Sitting in an armchair that had been configured from one of the many books in a massive bookshelf against the furthest wall of the young mistress' bedroom, Deon Zabini halted the command he was about to give his bishop in the game of Wizard's Chess against his son. The man's emerald eyes appeared confused, contradicting the seriousness that he'd been giving to the game.

"What do you mean?" he asked.

His wife smiled. Allegra was sitting on the left side of their daughter's massive bed; the latter on the right, between her mother and her father. Allegra was snuggled closely to Hermione's side, clutching her hand, running caressing fingertips over her knuckles. There was something territorial about the way she held on, pressed tightly to her daughter's side, but she didn't seem to notice it. She just enjoyed the smile that was highlighting her beautiful face, the happiness in her honey-colored eyes, and the bliss inside the bedroom.

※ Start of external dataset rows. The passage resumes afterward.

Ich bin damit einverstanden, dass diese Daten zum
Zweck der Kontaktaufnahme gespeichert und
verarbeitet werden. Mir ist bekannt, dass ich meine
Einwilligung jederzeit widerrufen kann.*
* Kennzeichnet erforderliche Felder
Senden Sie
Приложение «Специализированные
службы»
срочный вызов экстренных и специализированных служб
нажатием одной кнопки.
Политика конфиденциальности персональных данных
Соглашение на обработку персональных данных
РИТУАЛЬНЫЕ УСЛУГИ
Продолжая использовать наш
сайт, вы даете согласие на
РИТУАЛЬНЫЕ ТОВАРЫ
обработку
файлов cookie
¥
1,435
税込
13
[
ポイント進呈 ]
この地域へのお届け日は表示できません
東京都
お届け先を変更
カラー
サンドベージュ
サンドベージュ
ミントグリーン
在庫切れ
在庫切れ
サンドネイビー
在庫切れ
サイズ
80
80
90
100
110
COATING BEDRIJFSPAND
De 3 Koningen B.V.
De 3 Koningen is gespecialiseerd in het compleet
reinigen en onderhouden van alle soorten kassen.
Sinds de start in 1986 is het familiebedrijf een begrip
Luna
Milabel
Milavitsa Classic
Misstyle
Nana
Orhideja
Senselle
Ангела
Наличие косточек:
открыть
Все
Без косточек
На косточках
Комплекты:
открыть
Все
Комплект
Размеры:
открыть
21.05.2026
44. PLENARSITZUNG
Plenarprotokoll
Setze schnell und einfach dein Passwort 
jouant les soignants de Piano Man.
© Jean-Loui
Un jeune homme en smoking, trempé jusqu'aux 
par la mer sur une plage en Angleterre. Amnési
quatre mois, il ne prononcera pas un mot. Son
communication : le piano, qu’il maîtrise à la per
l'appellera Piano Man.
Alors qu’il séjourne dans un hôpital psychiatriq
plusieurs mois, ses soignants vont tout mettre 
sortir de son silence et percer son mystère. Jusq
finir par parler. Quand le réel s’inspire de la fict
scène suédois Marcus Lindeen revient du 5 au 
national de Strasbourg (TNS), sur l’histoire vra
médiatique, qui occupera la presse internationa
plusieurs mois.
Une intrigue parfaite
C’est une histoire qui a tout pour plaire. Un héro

It had been two days since Hermione was discharged from the hospital, ordered to stay in bed for a few days before returning to Hogwarts. The brunette protested, proclaiming loudly that she was perfectly fine to return to school and catch up on her studies, but she'd found that Mister and Mrs. Zabini could be more strict than she anticipated. She knew they would give her anything if she asked for it, but almost losing her, because of her dance with death, her biological parents did not give in. It was only two days, she was on her last, and she found that she wasn't as annoyed as she was letting on.

"Why did you fall in love with me?" Allegra clarified. "Do you ever think about that? How is it that you and I ended up so madly in love with one another that we ran away from duties and our families? It doesn't make sense."